# Cardio that works specifically on the abs?



## No Limit (Dec 6, 2005)

I don't really need to run or jump on the bike because I'm skinny already except for my abs. Doing abs exercises on their own is useless cause you're just building muscle beneath the fat. So is there any sort of cardio exercise that just targets the abdomen area?

Edit: Now that I think about it, it probably also has to do with diet too


----------



## ColdFury (Nov 6, 2003)

Everything I've read says you can't target any specific area with fat loss.


----------



## njodis (Nov 8, 2006)

He's right; there is no such thing as exercise/diet that targets a specific area.


----------



## Arrow (Oct 20, 2006)

If you are skinny then you just do ab exercises. They do work, at least for me. Running+ab excercise+low body fat = great abs

trust me

Also, a lot of ab definition is genetics. Some skinny people dont have good ab muscles or have a layer of fat over them(despite low overall body fat), so the best you can do it work to make those ab muscles bigger.


----------



## Arrow (Oct 20, 2006)

If you run ALOT, you do get great abs. A lot of professional runners have great abs. Im sure they do some excercises too but I know from experience running reinforces it.
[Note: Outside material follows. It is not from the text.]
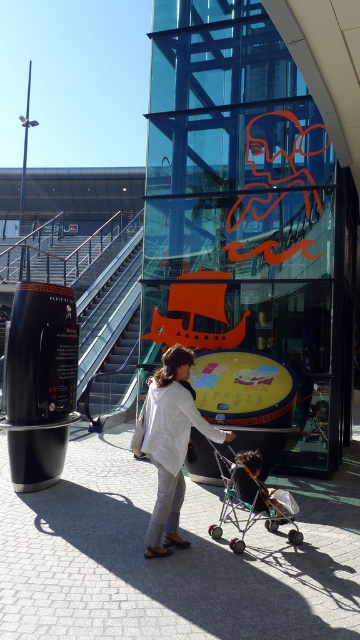 You are a parent with a metallic silver stroller at center. You want to take the metallic silver escalator at center to go upstairs. Is the stroller width safe to fit on the escalator?

The metallic silver escalator at center is wider than the metallic silver stroller at center, so the stroller will fit safely on the escalator.

You are a visitor at the entrance of a building and see the metallic silver escalator at center and the white matte lab coat at center. Which object is closer to you?

The metallic silver escalator at center is closer to you because the white matte lab coat at center is behind it.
Meb keflezghi, Olympic Marathon Silver Medalist :yes


----------



## Prodigal Son (Dec 11, 2005)

That's because runners are skinny, you can't spot reduce. You can't spot reduce. You can't spot reduce. Runners have a low body fat %; therefore, their abs show instead of the fat covering up the definition.


----------



## bumblebtuna (Dec 3, 2006)

results in the ab area is 90% diet, 10% exercise.

when a slender person puts on weight (or anyone for that matter), it is first observed around the midsection. It is therefore the last area where fat tissue is taken off....generally speaking of course, there are gender considerations.

maybe I'm exaggerating my numbers a bit, but you get the point.


----------



## Arrow (Oct 20, 2006)

Prodigal Son said:


> That's because runners are skinny, you can't spot reduce. You can't spot reduce. You can't spot reduce. Runners have a low body fat %; therefore, their abs show instead of the fat covering up the definition.


Its not just body fat. I use to be on the track team and there are skinny kids with little ab definition. You actually need to work out the abs too to get them to bulge.

Also, it depends what type of definition you want. If you just want them to be visible, I guess reducing body fat helps. But if you really want nice abs, you need to work out those ab muscles. If you run alot, you will know that the "core" of the body is really important, especially as you start going faster and longer.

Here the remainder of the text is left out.